§ What to produce
Every line below between the one holding "Exterior features" and the one holding "into inscriptions, BitVM, node policy, mining", inclusive, should be copied exactly, and no other line.

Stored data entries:
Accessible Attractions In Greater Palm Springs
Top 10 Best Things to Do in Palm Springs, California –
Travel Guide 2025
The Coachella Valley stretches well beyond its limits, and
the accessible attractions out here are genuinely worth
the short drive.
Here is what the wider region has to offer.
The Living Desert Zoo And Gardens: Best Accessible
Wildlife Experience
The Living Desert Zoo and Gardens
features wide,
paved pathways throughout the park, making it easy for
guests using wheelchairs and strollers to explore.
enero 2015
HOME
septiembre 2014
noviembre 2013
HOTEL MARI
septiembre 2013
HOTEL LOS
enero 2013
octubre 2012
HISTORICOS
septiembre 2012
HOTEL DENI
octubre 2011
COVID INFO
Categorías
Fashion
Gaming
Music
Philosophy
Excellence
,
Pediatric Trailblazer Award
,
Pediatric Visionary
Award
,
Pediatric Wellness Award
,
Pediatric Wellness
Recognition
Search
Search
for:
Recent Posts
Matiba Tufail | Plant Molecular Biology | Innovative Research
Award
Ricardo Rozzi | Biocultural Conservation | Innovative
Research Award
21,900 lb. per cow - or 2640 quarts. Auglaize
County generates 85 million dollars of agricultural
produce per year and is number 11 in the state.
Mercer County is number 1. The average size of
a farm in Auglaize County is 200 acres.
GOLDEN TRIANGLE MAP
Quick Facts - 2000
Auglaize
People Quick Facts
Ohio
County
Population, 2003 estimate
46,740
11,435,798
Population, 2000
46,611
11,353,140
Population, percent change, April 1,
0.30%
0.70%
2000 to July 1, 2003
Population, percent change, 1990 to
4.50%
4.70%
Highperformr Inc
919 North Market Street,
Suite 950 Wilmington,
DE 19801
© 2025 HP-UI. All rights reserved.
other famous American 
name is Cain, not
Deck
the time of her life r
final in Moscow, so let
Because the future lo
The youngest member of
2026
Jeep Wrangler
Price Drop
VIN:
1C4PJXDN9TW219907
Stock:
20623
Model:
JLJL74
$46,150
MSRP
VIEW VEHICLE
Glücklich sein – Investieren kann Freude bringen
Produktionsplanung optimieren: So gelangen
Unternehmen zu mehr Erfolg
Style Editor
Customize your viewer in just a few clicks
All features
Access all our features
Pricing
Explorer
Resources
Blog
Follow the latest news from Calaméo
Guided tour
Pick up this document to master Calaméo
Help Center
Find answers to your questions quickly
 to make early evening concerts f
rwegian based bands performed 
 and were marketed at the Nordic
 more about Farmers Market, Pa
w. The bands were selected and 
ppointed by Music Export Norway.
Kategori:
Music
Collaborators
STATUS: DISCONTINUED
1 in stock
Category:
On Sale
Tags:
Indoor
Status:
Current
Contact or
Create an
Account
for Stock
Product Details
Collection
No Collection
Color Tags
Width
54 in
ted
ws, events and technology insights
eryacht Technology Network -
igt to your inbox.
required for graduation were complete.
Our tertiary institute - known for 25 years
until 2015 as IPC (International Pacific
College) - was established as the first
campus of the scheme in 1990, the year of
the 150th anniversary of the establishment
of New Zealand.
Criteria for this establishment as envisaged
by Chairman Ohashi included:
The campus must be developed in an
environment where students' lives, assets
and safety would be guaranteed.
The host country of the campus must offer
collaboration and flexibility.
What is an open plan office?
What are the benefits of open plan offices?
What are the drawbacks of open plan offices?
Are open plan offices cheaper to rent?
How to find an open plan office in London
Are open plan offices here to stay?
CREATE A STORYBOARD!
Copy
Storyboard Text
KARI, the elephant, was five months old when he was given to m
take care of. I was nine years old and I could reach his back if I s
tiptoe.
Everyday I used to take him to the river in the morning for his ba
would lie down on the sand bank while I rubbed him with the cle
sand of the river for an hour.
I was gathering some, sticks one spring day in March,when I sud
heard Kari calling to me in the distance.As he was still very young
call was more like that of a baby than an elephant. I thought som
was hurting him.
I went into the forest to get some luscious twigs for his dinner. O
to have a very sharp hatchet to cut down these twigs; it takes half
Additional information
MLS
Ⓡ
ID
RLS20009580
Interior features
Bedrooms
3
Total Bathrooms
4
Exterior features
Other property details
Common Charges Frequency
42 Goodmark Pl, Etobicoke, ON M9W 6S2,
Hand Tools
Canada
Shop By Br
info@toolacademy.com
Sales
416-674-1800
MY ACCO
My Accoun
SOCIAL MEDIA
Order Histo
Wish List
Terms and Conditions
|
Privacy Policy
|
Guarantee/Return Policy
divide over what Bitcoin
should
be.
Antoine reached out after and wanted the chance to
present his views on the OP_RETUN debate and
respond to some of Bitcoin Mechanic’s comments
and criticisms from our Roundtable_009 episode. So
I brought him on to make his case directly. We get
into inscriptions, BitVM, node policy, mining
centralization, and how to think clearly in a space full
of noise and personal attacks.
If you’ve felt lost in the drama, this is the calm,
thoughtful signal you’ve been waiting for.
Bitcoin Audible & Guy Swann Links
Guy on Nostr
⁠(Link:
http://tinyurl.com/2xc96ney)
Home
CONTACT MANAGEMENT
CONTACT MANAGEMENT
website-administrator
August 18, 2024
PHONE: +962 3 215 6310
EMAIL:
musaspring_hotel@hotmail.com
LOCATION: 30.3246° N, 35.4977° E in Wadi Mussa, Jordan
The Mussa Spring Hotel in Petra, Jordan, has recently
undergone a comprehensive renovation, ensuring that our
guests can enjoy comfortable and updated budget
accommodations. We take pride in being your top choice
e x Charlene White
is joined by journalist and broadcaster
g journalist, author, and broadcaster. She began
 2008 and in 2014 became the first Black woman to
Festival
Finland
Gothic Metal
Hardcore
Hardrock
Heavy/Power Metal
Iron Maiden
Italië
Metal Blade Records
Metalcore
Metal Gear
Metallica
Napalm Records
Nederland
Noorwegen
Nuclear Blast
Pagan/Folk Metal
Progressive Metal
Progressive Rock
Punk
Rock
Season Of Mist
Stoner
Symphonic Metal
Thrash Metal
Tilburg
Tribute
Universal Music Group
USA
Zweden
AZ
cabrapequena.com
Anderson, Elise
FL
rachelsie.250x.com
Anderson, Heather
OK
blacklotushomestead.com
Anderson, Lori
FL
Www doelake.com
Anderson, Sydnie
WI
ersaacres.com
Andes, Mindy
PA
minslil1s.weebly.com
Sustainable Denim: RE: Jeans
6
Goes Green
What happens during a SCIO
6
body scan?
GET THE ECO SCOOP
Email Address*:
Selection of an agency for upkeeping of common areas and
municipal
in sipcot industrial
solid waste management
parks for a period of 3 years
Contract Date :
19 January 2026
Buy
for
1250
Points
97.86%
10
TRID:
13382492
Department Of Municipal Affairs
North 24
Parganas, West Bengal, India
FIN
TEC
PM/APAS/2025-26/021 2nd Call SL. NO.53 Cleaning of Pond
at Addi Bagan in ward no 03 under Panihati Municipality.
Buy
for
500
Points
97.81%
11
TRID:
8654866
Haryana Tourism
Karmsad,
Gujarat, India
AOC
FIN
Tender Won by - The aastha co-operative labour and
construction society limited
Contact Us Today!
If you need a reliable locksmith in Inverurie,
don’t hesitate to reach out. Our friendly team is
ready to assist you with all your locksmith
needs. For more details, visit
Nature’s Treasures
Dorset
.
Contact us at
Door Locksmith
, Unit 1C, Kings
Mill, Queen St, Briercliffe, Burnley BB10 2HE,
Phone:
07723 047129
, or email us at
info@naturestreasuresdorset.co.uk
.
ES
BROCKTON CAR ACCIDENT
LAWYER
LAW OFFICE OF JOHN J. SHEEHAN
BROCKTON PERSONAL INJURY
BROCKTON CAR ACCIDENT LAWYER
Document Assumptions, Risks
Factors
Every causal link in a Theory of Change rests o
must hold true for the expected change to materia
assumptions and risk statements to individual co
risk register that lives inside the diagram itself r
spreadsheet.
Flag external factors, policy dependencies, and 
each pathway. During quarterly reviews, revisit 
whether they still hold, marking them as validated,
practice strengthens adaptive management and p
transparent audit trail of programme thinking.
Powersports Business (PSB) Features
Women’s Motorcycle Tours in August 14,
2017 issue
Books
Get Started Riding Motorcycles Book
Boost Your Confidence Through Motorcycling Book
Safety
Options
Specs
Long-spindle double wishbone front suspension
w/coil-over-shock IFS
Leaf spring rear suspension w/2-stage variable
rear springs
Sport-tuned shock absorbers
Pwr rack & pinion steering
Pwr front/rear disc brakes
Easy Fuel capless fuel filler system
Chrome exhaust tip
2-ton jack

§ Written solution
Exterior features
Other property details
Common Charges Frequency
42 Goodmark Pl, Etobicoke, ON M9W 6S2,
Hand Tools
Canada
Shop By Br
info@toolacademy.com
Sales
416-674-1800
MY ACCO
My Accoun
SOCIAL MEDIA
Order Histo
Wish List
Terms and Conditions
|
Privacy Policy
|
Guarantee/Return Policy
divide over what Bitcoin
should
be.
Antoine reached out after and wanted the chance to
present his views on the OP_RETUN debate and
respond to some of Bitcoin Mechanic’s comments
and criticisms from our Roundtable_009 episode. So
I brought him on to make his case directly. We get
into inscriptions, BitVM, node policy, mining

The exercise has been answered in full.